KARACHI: A decade ago, on November 2011, UNESCO General Conference has proclaimed the 30th of April as International Jazz Day.
According to UNESCO, International Jazz Day brings together communities, schools, artists, historians, academics, and jazz enthusiasts all over the world to celebrate and learn about the art of jazz, its roots, its future and its impact.
UNESCO maintains that International Jazz Day is celebrated for promoting peace, dialogue among cultures, diversity, and respect for human rights and human dignity, eradicating discrimination, promoting freedom of expression, fostering gender equality, and reinforcing the role of youth for social change.
While trying to find the racines it transpires that Jazz is a music genre that originated in the African-American communities of New Orleans in the late 19th/early 20th centuries.
Savants, attempting to figure out from where the word Jazz originated, maintained that in 1860 there had been an African-American slang word jasm that meant energy and Jazz could have come from that word. Jas Bands was first used by a newspaper New Orleans Times-Picayune back in 1916.

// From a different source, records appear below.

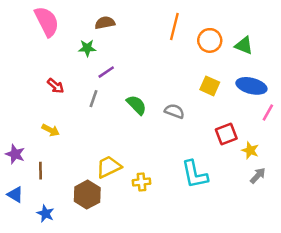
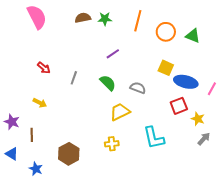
green star: (87, 48) -> (105, 19), moved
purple line: (106, 72) -> (113, 54), moved
blue ellipse: (251, 86) -> (186, 82), moved
yellow trapezoid: (109, 167) -> (120, 112), moved

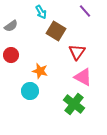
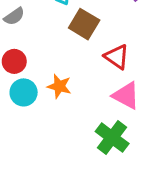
red triangle: (77, 52) -> (117, 57), turned -30
cyan circle: (30, 91) -> (24, 92), moved

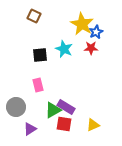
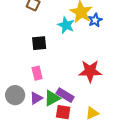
red star: (91, 48) -> (90, 71), moved, size x1.6
cyan star: (64, 49) -> (66, 25), moved
purple triangle: (30, 129) -> (36, 98), moved

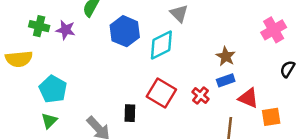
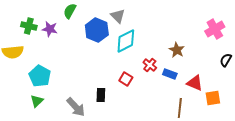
gray triangle: (179, 14) -> (118, 16), moved
blue rectangle: (226, 80) -> (170, 74), moved, turned 40
red square: (161, 93) -> (126, 79), size x0.6
red cross: (200, 95) -> (150, 65), moved

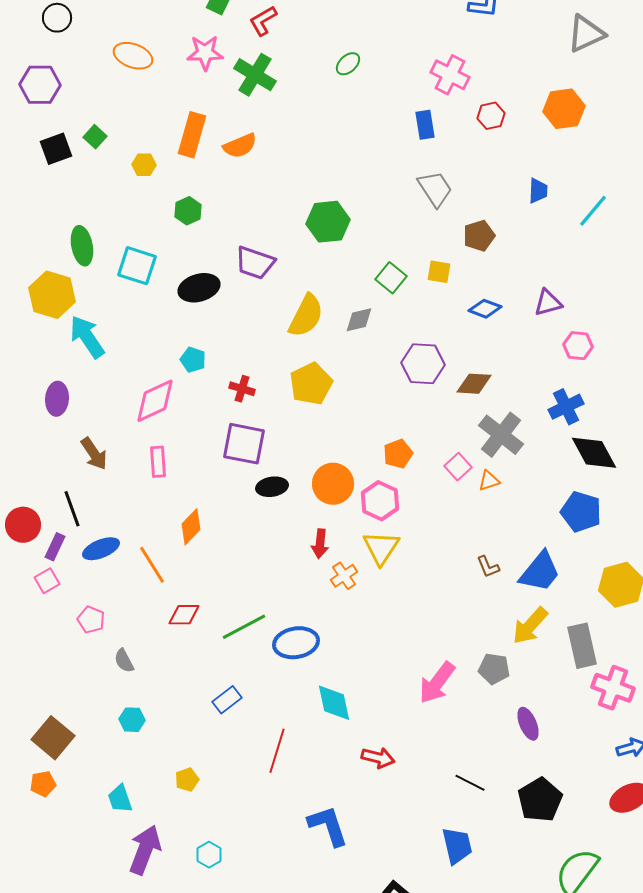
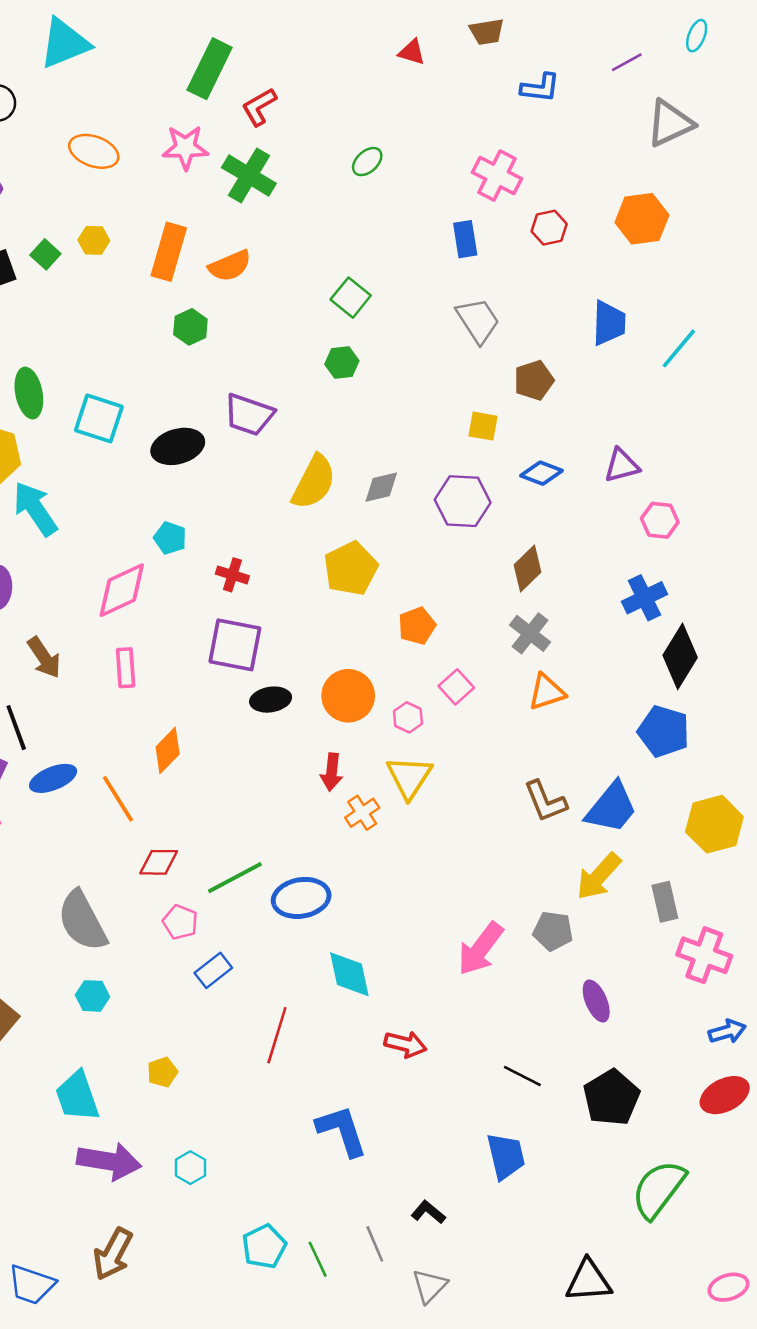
yellow hexagon: (144, 165) -> (94, 240), moved
blue trapezoid: (538, 191) -> (609, 323), size x1.4
green hexagon: (188, 211) -> (190, 327), moved
green hexagon: (328, 222) -> (342, 362), size x0.6
green square: (391, 278) -> (351, 298), moved
purple hexagon: (423, 364) -> (463, 501), moved
yellow pentagon: (311, 384) -> (351, 569), moved
brown diamond: (474, 384) -> (527, 569), turned -48
gray cross: (501, 435) -> (530, 633), moved, size x0.7
black diamond: (594, 453) -> (680, 656), turned 60
orange pentagon: (398, 454) -> (417, 626), moved
pink square: (458, 467) -> (456, 687), moved
orange triangle: (489, 481) -> (547, 692), size x1.4
pink hexagon: (380, 501) -> (408, 717), size x0.6
brown L-shape: (488, 567) -> (545, 801), size x1.5
pink pentagon: (91, 620) -> (180, 922), moved
gray rectangle: (582, 646) -> (665, 902), size x0.7
gray semicircle: (124, 661) -> (82, 921), size x2.0
cyan trapezoid: (120, 799) -> (77, 1096), size x1.4
purple arrow: (145, 850) -> (109, 1161), turned 78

Then there are those who believe since the prostitutes operating in New Orleans’ Red Light Area generally used to use Jasmine perfume, and the music under discussion was partly developed at brothels, it is called Jazz!
And why Jazz Day? Jazz is believed to harbor virtues that makes it a force, by means of which peace, harmony and dialogue could be preached. According to UNESCO the tale of this genre of music was written into the search for human dignity, democracy and civil rights.

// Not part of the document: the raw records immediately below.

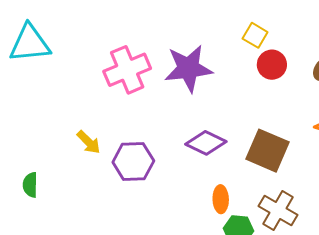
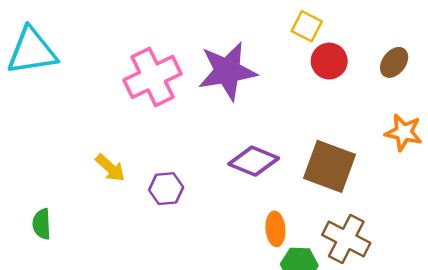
purple hexagon: (133, 162) -> (166, 189), size x0.7

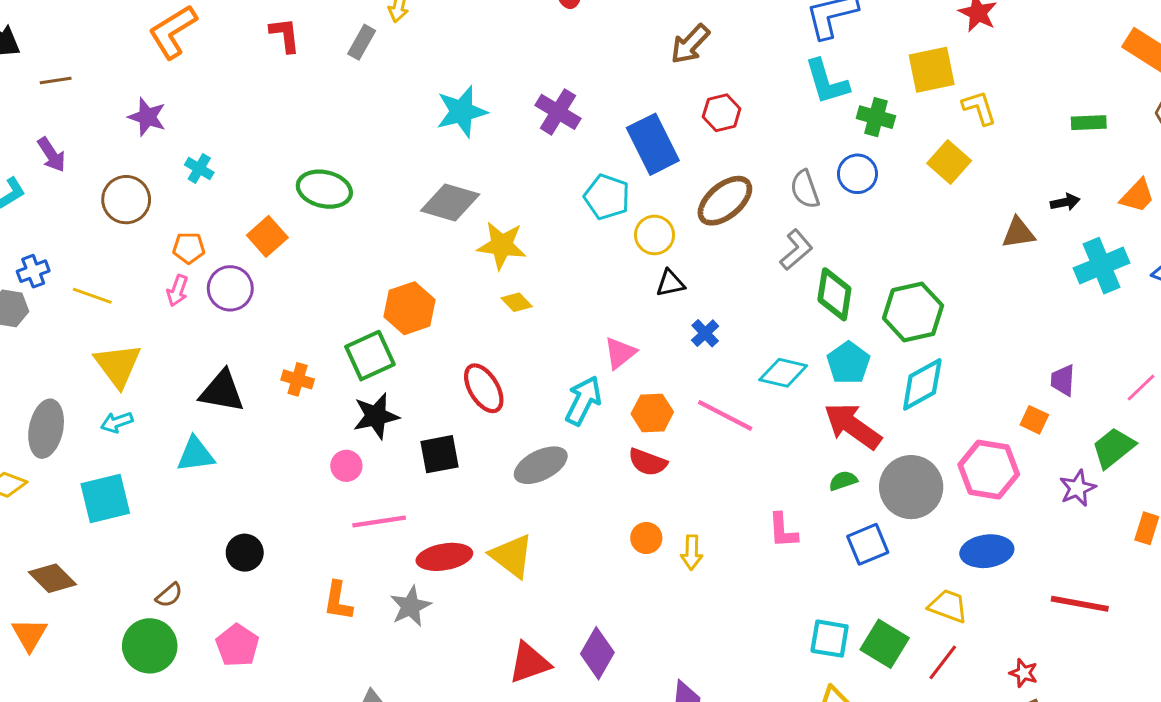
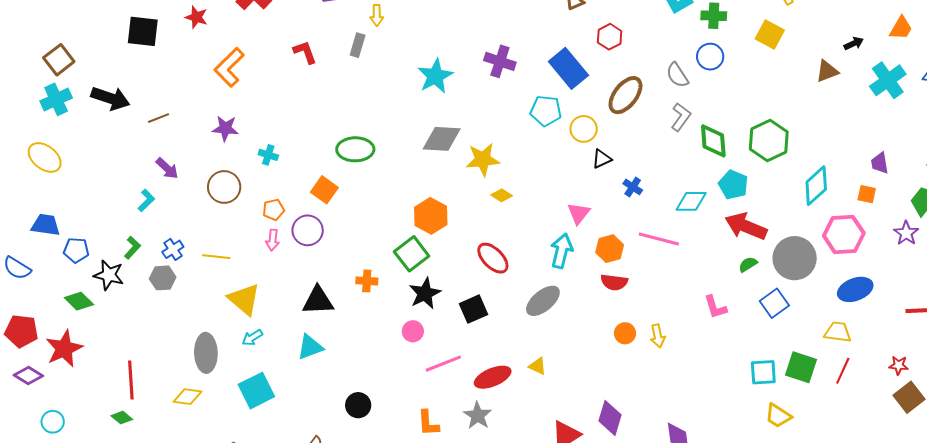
cyan diamond: (922, 384) -> (816, 186), moved
yellow triangle: (512, 556) -> (538, 366), size x0.6

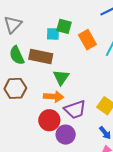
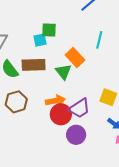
orange rectangle: (87, 40) -> (75, 57), moved
green triangle: (61, 77) -> (63, 72), moved
red circle: (49, 120) -> (61, 114), moved

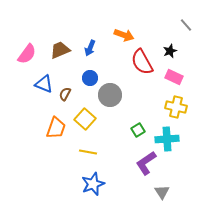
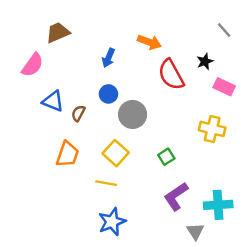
brown trapezoid: (60, 50) -> (58, 32), moved
pink rectangle: (174, 77) -> (224, 87), moved
yellow square: (85, 119) -> (116, 153), moved
cyan cross: (167, 139) -> (218, 205), moved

International Jazz Day is observed annually to augment awareness in the international community of the virtues of jazz as a force for augmented collaboration amid populaces.

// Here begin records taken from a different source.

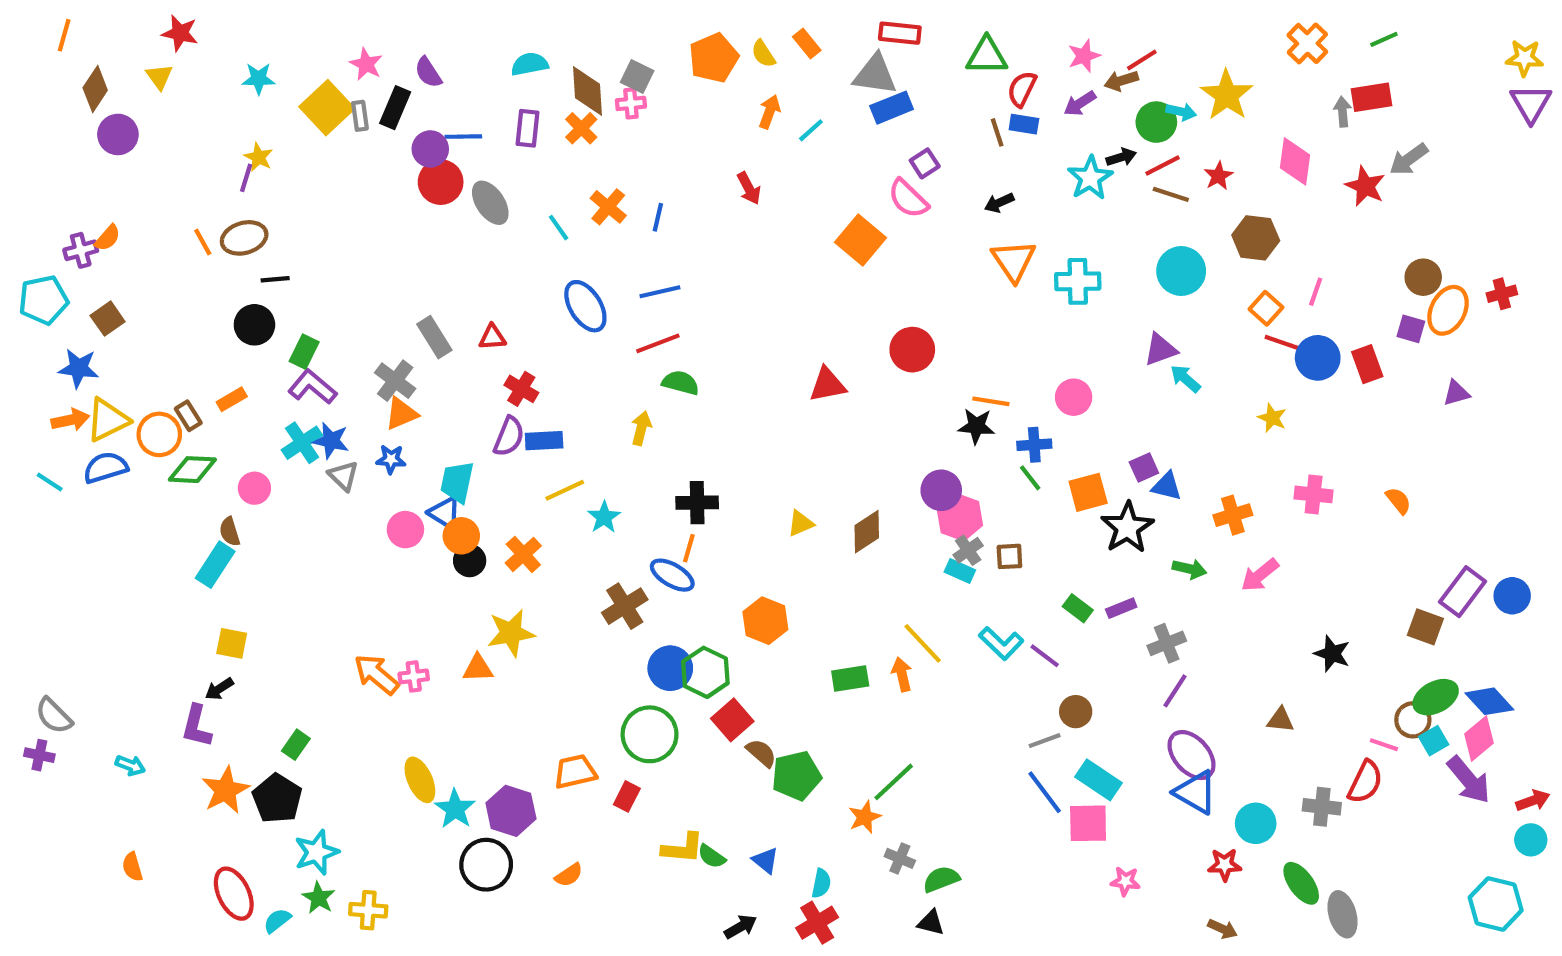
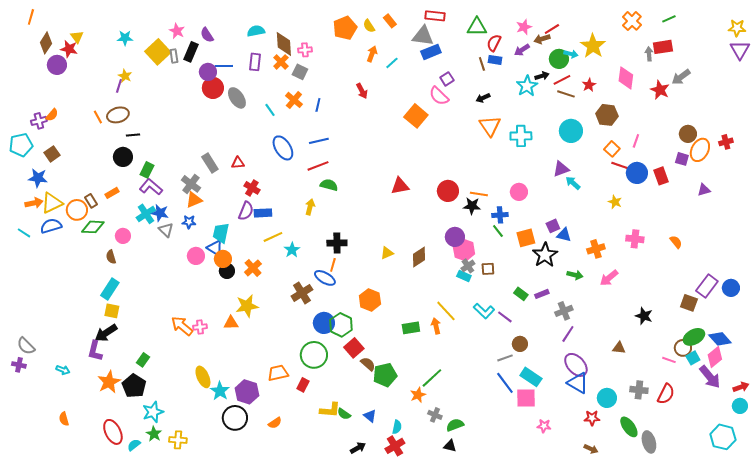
red star: (180, 33) -> (69, 49), moved
gray square: (637, 77) -> (300, 72), moved
red circle: (912, 350) -> (448, 191), moved
cyan rectangle: (215, 565) -> (110, 289), moved
black arrow: (219, 689) -> (106, 333), size x1.6
red semicircle: (1365, 782) -> (666, 394), moved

UN, justifying the Day of Jazz, holds that jazz breaks down barriers and creates opportunities for tolerance; Jazz is a vector of freedom of expression; Jazz is a symbol of unity and peace; Jazz reduces tensions between individuals, groups, and communities; Jazz fosters gender equality.
According to the UN, jazz reinforces the role youth play for social change; Jazz encourages artistic innovation, improvisation, new forms of expression, and inclusion of traditional music forms into new ones; Jazz stimulates intercultural dialogue and empowers young people from marginalized societies.
UNESCO maintains that JAZZ has given strength to the struggle against discrimination and racism. In Nina Simone’s words: “Jazz is not just music, it is a way of life, it is a way of being, a way of thinking”.